§ **Your objective**
Filter the entries for the word "Policy". Copy each line in which it occurs.
· · · · · · ·
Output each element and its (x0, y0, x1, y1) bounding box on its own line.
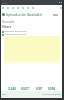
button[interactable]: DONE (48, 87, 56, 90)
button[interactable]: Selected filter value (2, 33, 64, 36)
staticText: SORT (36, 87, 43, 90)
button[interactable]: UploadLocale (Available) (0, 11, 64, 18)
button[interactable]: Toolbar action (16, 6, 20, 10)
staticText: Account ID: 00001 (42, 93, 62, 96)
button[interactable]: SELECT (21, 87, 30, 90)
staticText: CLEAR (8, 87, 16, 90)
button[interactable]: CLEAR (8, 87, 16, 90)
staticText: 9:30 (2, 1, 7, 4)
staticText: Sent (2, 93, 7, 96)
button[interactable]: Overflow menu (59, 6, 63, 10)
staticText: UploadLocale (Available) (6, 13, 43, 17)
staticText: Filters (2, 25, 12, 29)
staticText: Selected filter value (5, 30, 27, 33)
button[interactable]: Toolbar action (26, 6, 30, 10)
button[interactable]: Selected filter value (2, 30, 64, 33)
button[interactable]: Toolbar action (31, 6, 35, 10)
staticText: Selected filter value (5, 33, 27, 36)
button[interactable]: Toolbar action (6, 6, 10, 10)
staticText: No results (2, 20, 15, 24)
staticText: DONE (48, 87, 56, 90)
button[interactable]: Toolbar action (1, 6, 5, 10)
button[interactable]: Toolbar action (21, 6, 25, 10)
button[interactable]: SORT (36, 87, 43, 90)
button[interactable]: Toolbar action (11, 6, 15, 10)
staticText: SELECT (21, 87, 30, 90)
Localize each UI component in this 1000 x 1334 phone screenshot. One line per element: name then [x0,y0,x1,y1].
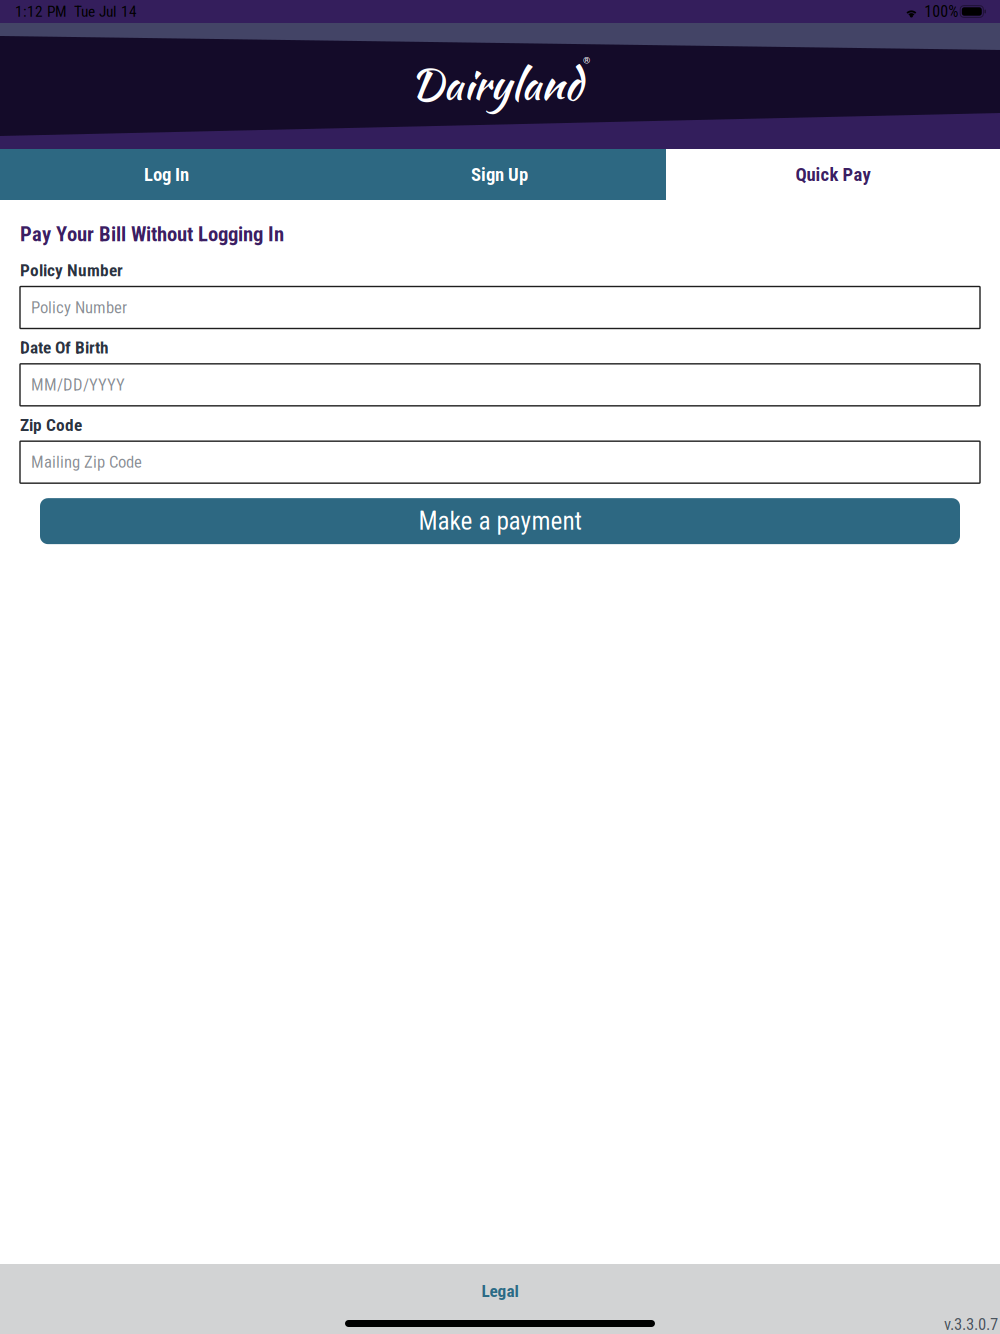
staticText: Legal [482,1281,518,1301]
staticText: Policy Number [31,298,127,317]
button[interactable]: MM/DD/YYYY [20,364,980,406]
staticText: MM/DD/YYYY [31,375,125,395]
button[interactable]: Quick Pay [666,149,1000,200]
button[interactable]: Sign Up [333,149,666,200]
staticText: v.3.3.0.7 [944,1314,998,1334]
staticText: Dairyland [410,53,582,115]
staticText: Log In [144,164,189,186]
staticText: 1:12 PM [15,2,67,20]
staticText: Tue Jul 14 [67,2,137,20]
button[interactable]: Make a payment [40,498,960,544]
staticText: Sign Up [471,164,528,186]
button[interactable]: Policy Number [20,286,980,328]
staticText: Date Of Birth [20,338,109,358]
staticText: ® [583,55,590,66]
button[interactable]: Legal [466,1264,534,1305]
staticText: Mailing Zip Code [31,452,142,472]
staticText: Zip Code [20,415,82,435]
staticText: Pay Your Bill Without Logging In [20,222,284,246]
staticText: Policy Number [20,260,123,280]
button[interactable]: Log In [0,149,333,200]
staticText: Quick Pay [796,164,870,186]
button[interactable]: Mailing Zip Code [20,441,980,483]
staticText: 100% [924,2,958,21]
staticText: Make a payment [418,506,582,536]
· · · · · · ·
§ **Solved exercise**
staticText: Policy Number [31,298,127,317]
button[interactable]: Policy Number [20,286,980,328]
staticText: Policy Number [20,260,123,280]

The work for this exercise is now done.